Research on the coexistence of classical transmitters and neuropeptides, and frequency-dependent chemical coding led to Bartfai receiving the 1992 Eriksson prize shared with Håkan Persson, who discovered brain derived neurotrophic factor (BDNF). Bartfai showed with Tomas Hökfelt, Marianne Schultzberg, and Jan M. Lundberg firstly that ACh and vasoactive intestinal peptide (VIP) can coexist in nerve terminals and act synergistically when released. Secondly, they showed that the neurotransmitters’ release occurred at different nerve activity levels. For example, a neuron containing noradrenaline (NA) – also called norepinephrine (NE) and neuropeptide Y (NPY) will release first NA/NE at 0.5–3 Hz and then NPY at 3–20 Hz stimulation. Both neurotransmitters cause vasoconstriction, but the effects of NE are now widely prolonged by NPY. Their work showed that the chemical palette of neurons were expanded qualitatively and frequency dependently.

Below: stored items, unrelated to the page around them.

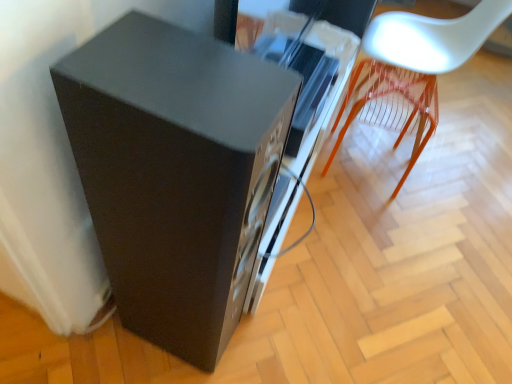 At what (x,y) coordinates should I click in order to perform the action: click on empty space that is ontop of matte black speaker at lower left (from a real-world perspective). Please return your answer as a coordinate pair (x, y). This screenshot has height=384, width=512. Looking at the image, I should click on (165, 76). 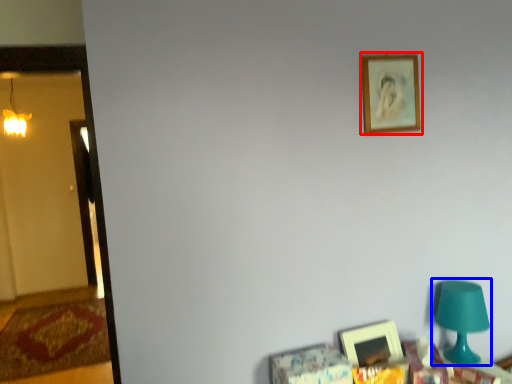 Question: Which of the following is the farthest to the observer, picture frame (highlighted by a red box) or table lamp (highlighted by a blue box)?

Choices:
 (A) picture frame
 (B) table lamp

Answer: (A) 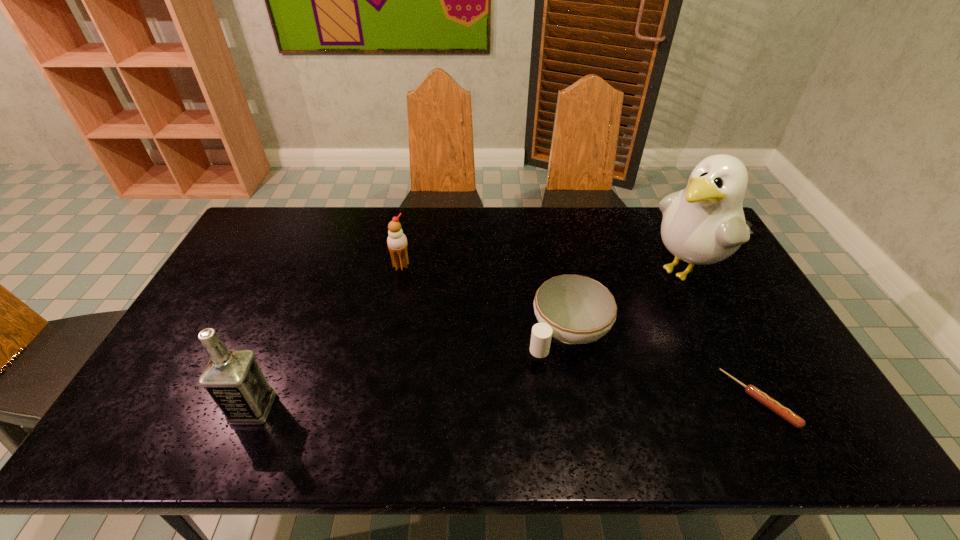 Identify the location of free location located 0.090m on the beak of the gull. The image size is (960, 540). (639, 300).

Where is `object that is at the far edge`? Image resolution: width=960 pixels, height=540 pixels. object that is at the far edge is located at coordinates (704, 223).

You are a GUI agent. You are given a task and a screenshot of the screen. Output one action in this format:
    pyautogui.click(x=<x>, y=<y>)
    Task: Click on the vodka located at the near edge
    The width and height of the screenshot is (960, 540).
    Given the screenshot: What is the action you would take?
    pyautogui.click(x=233, y=378)

At what (x,y) coordinates should I click in order to perform the action: click on sausage situated at the near edge. Please return your answer as a coordinate pair (x, y). This screenshot has width=960, height=540. Looking at the image, I should click on (760, 396).

Where is `sausage situated at the right edge`? sausage situated at the right edge is located at coordinates (760, 396).

The height and width of the screenshot is (540, 960). Find the location of `gull that is at the right edge`. gull that is at the right edge is located at coordinates (704, 223).

Where is `object that is at the far right corner`? The image size is (960, 540). object that is at the far right corner is located at coordinates (704, 223).

Where is `object that is at the near right corner`? Image resolution: width=960 pixels, height=540 pixels. object that is at the near right corner is located at coordinates (760, 396).

I want to click on blank space at the far edge of the desktop, so click(x=420, y=245).

Where is `free point at the near edge`? The image size is (960, 540). free point at the near edge is located at coordinates pos(661,402). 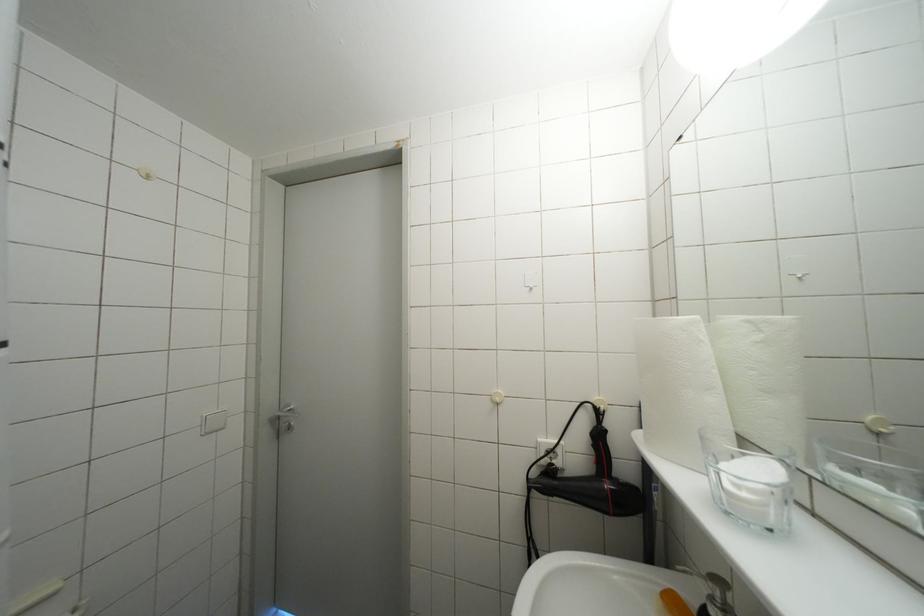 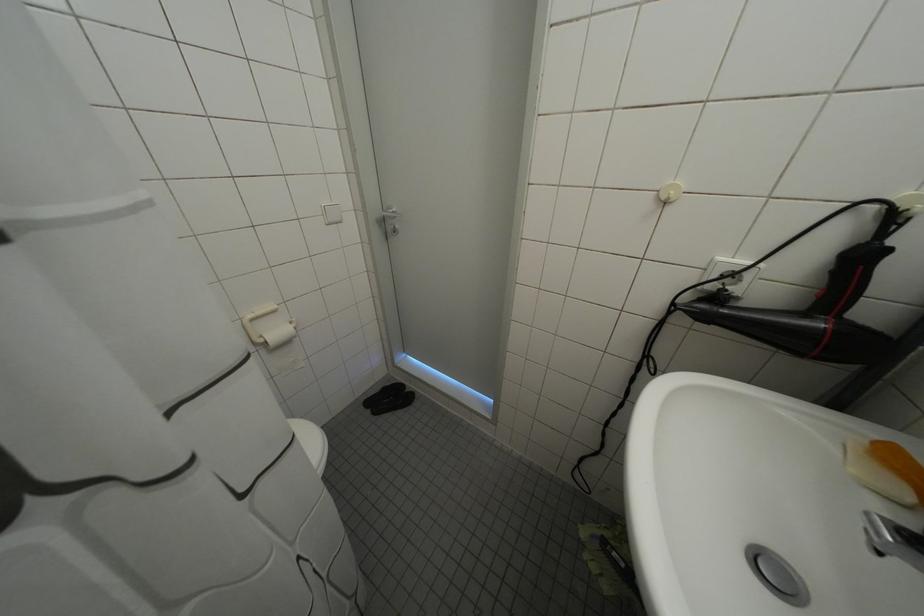 Based on the continuous images, in which direction is the camera rotating?

The camera's rotation is toward left-down. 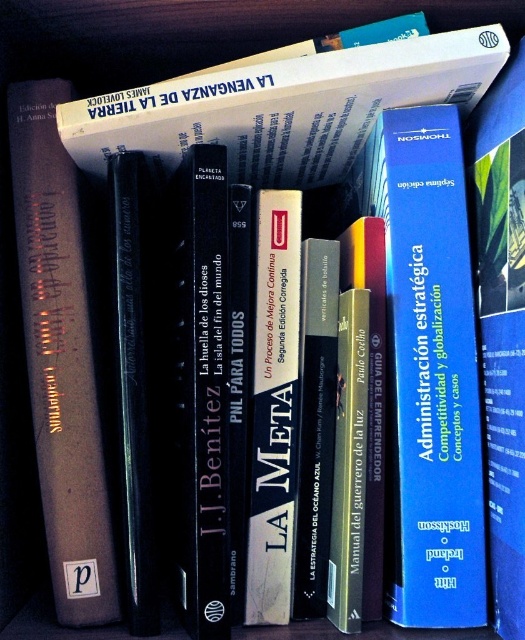 You are standing in front of a bookshelf and want to reach a point marked at coordinates point [459,156]. If your arm can extend 25 inches, can you reach that point?

The point [459,156] is 27.10 inches from the camera, which is beyond your arm extension of 25 inches. You cannot reach it.

You are organizing a bookshelf and need to place the blue hardcover book at center and the matte gray book at left. Based on their positions in the image, which book should you place first to maintain the correct arrangement?

You should place the matte gray book at left first because the blue hardcover book at center is to the right of it, so positioning the gray one first allows you to place the blue one correctly to its right.

You are organizing a bookshelf and notice the blue hardcover book at center. Based on its position, can you determine if it is placed closer to the top or bottom of the shelf?

The blue hardcover book at center is located at point 0.815 on the vertical axis, which indicates it is closer to the bottom of the shelf since lower values on the vertical axis typically represent lower positions. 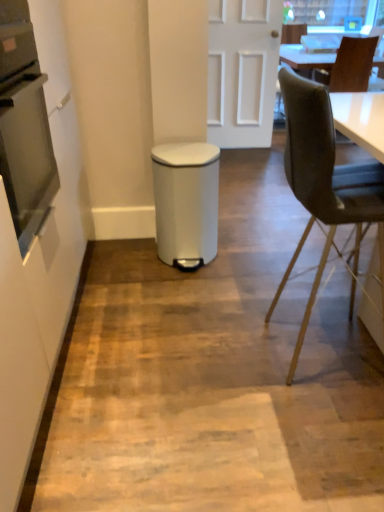 You are a GUI agent. You are given a task and a screenshot of the screen. Output one action in this format:
    pyautogui.click(x=<x>, y=<y>)
    Task: Click on the vacant space to the right of white plastic waste bin at center
    
    Given the screenshot: What is the action you would take?
    pyautogui.click(x=255, y=253) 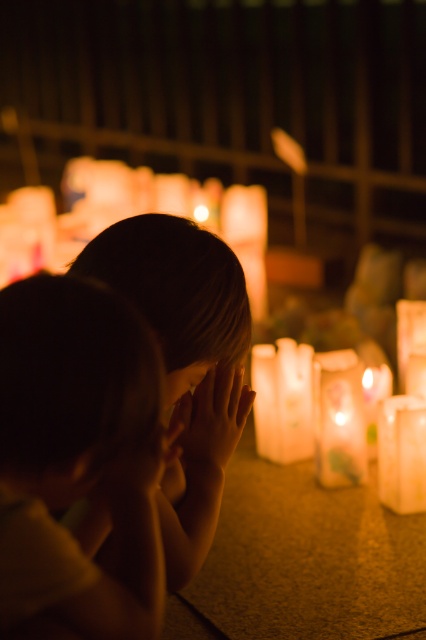 You are standing in the scene and want to place a small flower pot between the two points, point (x=210, y=445) and point (x=207, y=364). Which point should the flower pot be closer to in order to be placed closer to the viewer?

The flower pot should be closer to point (x=210, y=445) because it is further to the viewer than point (x=207, y=364).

Cytokines, such as Interleukin-1 (IL-1) can be synthesized and released by neurons. Bartfai’s group showed IL-1, then called the endogenous pyrogen, occurs and can be released from the adrenal medulla and brain and demonstrated that the endogenous pyrogen can control body temperature by acting at IL-1 receptors and hyperpolarizing hypothalamic gabaergic interneurons that control thermogenesis in brown adipose tissue (BAT), and thus core body temperature and the fever response.,

Bartfai has published two books with Graham Lees, Ph.D., on drug discovery and development: “Drug Discovery: from bedside to Wall Street” and “The Future of Drug Discovery: who decides which diseases to treat?”, which are both also published in Japanese and Mandarin. He is a contributor of many books with colleagues in Stockholm and the USA on neuropeptides and on the coexistence of neurotransmitters.